Não existe uma resposta concreta acerca disso. No entanto, é possível sugerir que sim, a partir da experiência vivenciada em Manaus. Recentemente, também foi documentado um estudo informando que pessoas infectadas com a variante VOC 202012/01 têm um risco maior de óbito do que pessoas infectadas com outras variantes.
A mutação do novo coronavírus deixou ele mais transmissível?
É possível sugerir que existe uma maior transmissibilidade pela explosão de casos em Manaus, que tem números muito superiores quando comparados aos piores meses em 2020. Estudos preliminares sugerem que a variante 501Y.V2 está associada a uma carga viral mais alta, o que pode sugerir um maior potencial de transmissibilidade.
Como a nova cepa surgiu e se espalhou?
O surgimento de mutações é um evento natural e esperado no processo evolutivo dos vírus. Desde a caracterização genômica inicial do SARS-CoV-2, este vírus se dividiu em diferentes grupos genéticos ou clados.
Ela surge nas células dos organismos de pessoas infectadas com o vírus. O material genético do vírus, o RNA, por vezes não é "corrigida" a sequência de produção de proteínas estruturais do vírus. Isso não prejudica em nada o vírus, pelo contrário, o faz evoluir. Ele se espalha igual os outros.
Isso já aconteceu antes?
Sempre aconteceu, faz parte da evolução dos vírus. O grande problema é que os cientistas demoraram para entender e lidar com a cepa mais frequente, e só recentemente tiveram êxito. E agora surge uma variante que pode, sim, nos surpreender com maior letalidade.
As vacinas devem funcionar para essas novas variantes?
Sim, se for usado como matéria-prima da vacina um segmento que seja estável mesmo na mutação. Além disso, tendo anticorpos eles podem agir como um auxílio, evitando casos graves mesmo com o contato com variantes.

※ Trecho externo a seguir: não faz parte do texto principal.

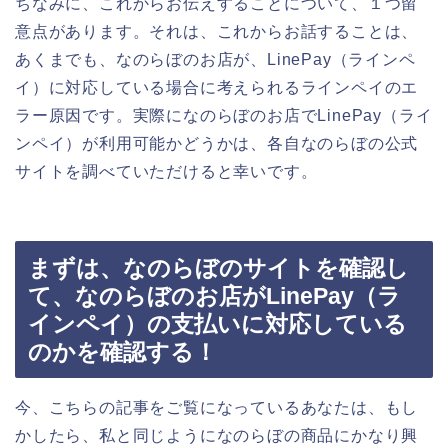
ちなみに、これからお伝えすることについて、１つ留
意点があります。それは、これからお話することは、
あくまでも、なのらぼのお店が、LinePay（ラインペ
イ）に対応している場合に考えられるラインペイのエ
ラー原因です。実際になのらぼのお店でLinePay（ライ
ンペイ）が利用可能かどうかは、各自なのらぼの公式
サイトを調べていただけると幸いです。
まずは、なのらぼのサイトを確認し
て、なのらぼのお店がLinePay（ラ
インペイ）の支払いに対応している
のかを確認する！
今、こちらの記事をご覧になっているあなたは、もし
かしたら、私と同じようになのらぼの商品にかなり興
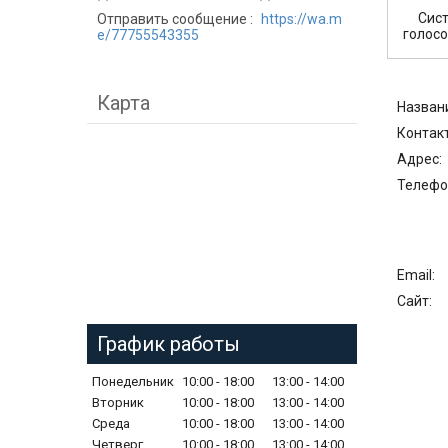
Сис
Отправить сообщение
https://wa.m
голосо
e/77755543355
Карта
График работы
Понедельник
10:00
18:00
13:00
14:00
Вторник
10:00
18:00
13:00
14:00
Среда
10:00
18:00
13:00
14:00
Четверг
10:00
18:00
13:00
14:00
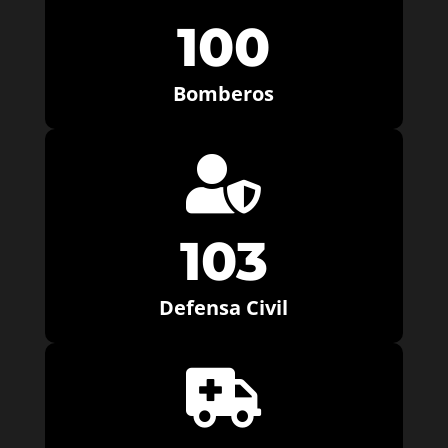
100
Bomberos

103
Defensa Civil


As vacinas não são enfraquecidas. Elas permitem que o corpo entre em contato com o material do vírus, gerando imunidade. Quando o vírus entra em contato com o corpo vacinado, os anticorpos estão prontos para combate-lo, por isso os sintomas são mais leves. A vacinação em massa será a única forma de conviver com a pandemia. Inicialmente, é impossível distinguir.
A nova variante foi a grande responsável pelo surto de Manaus?
Quais os principais sintomas da nova variante?
Os sintomas cursam rápido e com a necessidade de oxigênio suplementar. Essa busca por oxigênio resultou em colapso nos hospitais Manaus, muitos pacientes morreram asfixiados sem o oxigênio medicinal. Outros possíveis sintomas são: febre alta, tosse, cansaço e queda na saturação de oxigênio.
Como o Governo pode evitar a contaminação em massa?
Manter a educação em saúde para que a população possa se conscientizar, distribuir máscaras para aqueles que não podem comprar, disponibilizar ambientes onde as pessoas possam lavar as mãos com frequência, aumentar a quantidade de equipes para fiscalização de locais que promovem aglomerações. Não permitir mais a entrada de indivíduos advindos de áreas com a circulação de novas variantes. Dar o incentivo necessário para que as pessoas possam ficar em casa, distribuir cesta básica, pagar conta de luz e água para a população de baixa renda. Não é só mandar ficar em casa, tem que dar o suporte para que eles possam ficar.